Os mesmos que gritaram, à moda inglesa, cânticos vários quando a equipa vencia o United, como “podemos jogar contra vocês todas as semanas?” ou outro, mais incisivo para Ruben Amorim no uso do humor britânico: “Vais ser despedido pela manhã.” Era a falange do Grimsby Town a desfrutar do momento ao contrário do treinador português, que será, de novo e mais ainda, escalpelizado pelas suas decisões, reações e escolhas para a equipa que não será poupada à crítica.

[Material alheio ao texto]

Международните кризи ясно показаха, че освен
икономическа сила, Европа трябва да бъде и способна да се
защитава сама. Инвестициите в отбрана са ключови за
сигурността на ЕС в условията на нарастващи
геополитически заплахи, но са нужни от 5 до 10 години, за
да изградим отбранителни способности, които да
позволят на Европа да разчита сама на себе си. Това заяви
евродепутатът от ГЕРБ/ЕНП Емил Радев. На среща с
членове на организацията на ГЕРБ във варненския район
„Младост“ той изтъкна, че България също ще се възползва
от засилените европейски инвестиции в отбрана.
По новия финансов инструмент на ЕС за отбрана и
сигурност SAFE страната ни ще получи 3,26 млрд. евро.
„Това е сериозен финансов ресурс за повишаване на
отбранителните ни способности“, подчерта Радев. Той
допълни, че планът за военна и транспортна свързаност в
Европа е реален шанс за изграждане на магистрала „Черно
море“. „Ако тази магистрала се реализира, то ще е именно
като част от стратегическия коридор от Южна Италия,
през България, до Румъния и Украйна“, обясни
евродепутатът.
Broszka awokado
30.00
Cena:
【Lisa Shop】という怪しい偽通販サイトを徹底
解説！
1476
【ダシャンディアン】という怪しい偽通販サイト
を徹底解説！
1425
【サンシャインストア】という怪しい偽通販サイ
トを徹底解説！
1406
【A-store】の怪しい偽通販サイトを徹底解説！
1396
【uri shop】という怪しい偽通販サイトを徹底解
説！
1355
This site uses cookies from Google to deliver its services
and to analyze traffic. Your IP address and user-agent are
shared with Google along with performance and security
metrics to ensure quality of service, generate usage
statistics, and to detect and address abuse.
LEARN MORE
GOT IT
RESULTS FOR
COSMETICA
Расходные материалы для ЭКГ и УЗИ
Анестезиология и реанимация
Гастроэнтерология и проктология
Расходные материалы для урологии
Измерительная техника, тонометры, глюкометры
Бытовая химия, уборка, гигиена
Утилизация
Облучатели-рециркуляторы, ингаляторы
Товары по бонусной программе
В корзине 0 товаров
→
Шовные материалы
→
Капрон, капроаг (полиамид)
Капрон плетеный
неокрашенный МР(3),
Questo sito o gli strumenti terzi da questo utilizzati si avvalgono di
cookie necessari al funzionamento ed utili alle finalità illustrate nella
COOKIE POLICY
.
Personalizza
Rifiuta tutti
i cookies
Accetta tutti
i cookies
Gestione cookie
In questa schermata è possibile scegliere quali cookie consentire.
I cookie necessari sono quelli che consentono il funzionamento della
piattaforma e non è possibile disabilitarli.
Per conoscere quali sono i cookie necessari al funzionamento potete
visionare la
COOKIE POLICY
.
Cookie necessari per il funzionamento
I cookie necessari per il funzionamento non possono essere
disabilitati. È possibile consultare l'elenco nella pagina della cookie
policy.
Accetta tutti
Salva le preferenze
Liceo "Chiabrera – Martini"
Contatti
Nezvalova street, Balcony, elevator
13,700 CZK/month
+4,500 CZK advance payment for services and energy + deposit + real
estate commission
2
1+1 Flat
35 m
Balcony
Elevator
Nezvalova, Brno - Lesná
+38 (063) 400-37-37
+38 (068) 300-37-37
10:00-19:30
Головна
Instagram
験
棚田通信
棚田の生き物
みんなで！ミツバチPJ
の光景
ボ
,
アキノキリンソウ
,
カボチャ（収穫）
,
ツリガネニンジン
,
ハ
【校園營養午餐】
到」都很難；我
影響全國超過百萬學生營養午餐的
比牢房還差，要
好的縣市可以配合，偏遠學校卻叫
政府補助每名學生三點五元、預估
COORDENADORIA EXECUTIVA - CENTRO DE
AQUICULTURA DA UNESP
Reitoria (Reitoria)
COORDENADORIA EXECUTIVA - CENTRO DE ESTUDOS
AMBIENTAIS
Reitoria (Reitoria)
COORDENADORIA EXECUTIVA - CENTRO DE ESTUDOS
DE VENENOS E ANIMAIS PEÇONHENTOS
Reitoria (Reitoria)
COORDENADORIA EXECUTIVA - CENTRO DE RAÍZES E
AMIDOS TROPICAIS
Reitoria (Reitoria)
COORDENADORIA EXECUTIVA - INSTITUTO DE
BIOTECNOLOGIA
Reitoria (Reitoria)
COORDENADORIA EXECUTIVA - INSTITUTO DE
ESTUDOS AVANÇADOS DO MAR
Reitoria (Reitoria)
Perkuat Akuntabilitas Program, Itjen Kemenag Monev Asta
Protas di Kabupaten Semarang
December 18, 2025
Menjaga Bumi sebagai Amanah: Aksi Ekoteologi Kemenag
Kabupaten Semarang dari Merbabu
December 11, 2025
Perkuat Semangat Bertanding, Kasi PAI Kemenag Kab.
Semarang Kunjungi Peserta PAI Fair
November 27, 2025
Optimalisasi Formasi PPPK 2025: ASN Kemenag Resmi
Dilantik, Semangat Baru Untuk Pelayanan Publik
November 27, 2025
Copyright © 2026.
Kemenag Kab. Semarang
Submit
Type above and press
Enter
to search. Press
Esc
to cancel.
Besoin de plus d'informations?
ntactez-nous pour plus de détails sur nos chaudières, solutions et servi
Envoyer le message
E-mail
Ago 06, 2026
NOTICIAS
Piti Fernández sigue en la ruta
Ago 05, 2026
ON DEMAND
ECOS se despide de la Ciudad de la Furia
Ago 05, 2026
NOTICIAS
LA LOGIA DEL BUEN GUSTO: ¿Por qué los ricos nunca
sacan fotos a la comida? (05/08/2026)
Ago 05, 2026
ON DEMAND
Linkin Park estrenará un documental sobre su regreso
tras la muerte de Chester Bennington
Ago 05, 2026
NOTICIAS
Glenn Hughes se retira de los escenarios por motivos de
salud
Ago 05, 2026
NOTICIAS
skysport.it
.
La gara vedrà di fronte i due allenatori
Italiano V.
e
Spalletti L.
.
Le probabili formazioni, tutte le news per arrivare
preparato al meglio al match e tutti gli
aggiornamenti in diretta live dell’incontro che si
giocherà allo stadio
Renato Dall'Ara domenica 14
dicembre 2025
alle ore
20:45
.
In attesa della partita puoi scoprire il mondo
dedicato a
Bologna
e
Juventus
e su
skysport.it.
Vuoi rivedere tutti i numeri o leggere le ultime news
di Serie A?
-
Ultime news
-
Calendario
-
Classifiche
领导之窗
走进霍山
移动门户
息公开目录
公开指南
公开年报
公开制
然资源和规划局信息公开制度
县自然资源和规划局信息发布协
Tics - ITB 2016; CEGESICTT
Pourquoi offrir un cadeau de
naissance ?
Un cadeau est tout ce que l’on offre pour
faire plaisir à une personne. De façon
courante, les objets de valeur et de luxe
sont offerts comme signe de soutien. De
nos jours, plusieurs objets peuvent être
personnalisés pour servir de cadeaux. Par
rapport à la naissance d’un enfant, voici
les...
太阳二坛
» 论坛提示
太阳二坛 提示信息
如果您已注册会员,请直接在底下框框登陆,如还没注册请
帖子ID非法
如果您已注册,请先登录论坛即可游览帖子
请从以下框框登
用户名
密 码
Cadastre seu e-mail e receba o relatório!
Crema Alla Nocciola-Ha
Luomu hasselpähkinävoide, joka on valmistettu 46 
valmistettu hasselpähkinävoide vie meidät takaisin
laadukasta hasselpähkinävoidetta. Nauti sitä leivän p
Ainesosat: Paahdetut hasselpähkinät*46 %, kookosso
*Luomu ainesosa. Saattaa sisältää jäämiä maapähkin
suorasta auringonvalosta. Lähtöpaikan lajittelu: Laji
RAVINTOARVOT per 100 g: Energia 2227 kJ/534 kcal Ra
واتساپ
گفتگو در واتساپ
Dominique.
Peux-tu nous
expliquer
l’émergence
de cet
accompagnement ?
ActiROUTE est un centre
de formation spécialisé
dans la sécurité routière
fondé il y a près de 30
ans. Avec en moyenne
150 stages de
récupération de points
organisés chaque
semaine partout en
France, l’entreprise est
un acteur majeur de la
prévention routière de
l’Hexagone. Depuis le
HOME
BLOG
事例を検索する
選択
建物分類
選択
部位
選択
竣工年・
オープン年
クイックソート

O seu preferido 3-4-3 como sistema tático de partida, por certo, regressará à carreira de tiro. “Não é sobre o sistema, jogámos muito bem contra o Arsenal e o Liverpool bem com este sistema, fomos à final da Liga Europa numa época desastrosa com este sistema. Não é importante, podemos jogar com quatro defesas, cinco ou três, o que importa é que temos de ser diferentes. Isso é o trabalho do treinador e vemos que nada muda”, argumentou, sem precisar eventuais soluções. “Agora temos o próximo jogo e depois teremos tempo para decidir coisas.”
Esse jogo será em Old Trafford, contra o Burnley e para o campeonato, o tal tempo é o que virá durante a paragem para os encontros das seleções. Estará André Onana na baliza, após a sua estreia esta temporada logo nesta tragédia, na qual ficou aquém nos lances de ambos os golos sofridos, ou será o turco Altay Bayındır, titular no par de partidas anterior e que também já comprometeu? “Não é sobre o guarda-redes. Com todo o respeito, contra uma equipa da quarta divisão temos de bloquear tudo no adversário, o André só devia tocar na bola com os pés se estivéssemos num nível alto”, respondeu Ruben Amorim.
Chocado como admitiu, triste e algo zangado como se mostrou, o técnico pareceu não ter mais que dizer. Está há sete meses no Manchester United e esta foi a sua 17.ª derrota em 45 encontros. Na Premier League, apenas venceu sete em 29, e três foram contra as equipas despromovidas ao Championship na época passada. O próprio português, num dos desabafos, confessou nada ter para oferecer além das desculpas: “Já não sei o que dizer aos nossos adeptos, é difícil enfrentar isto tudo.”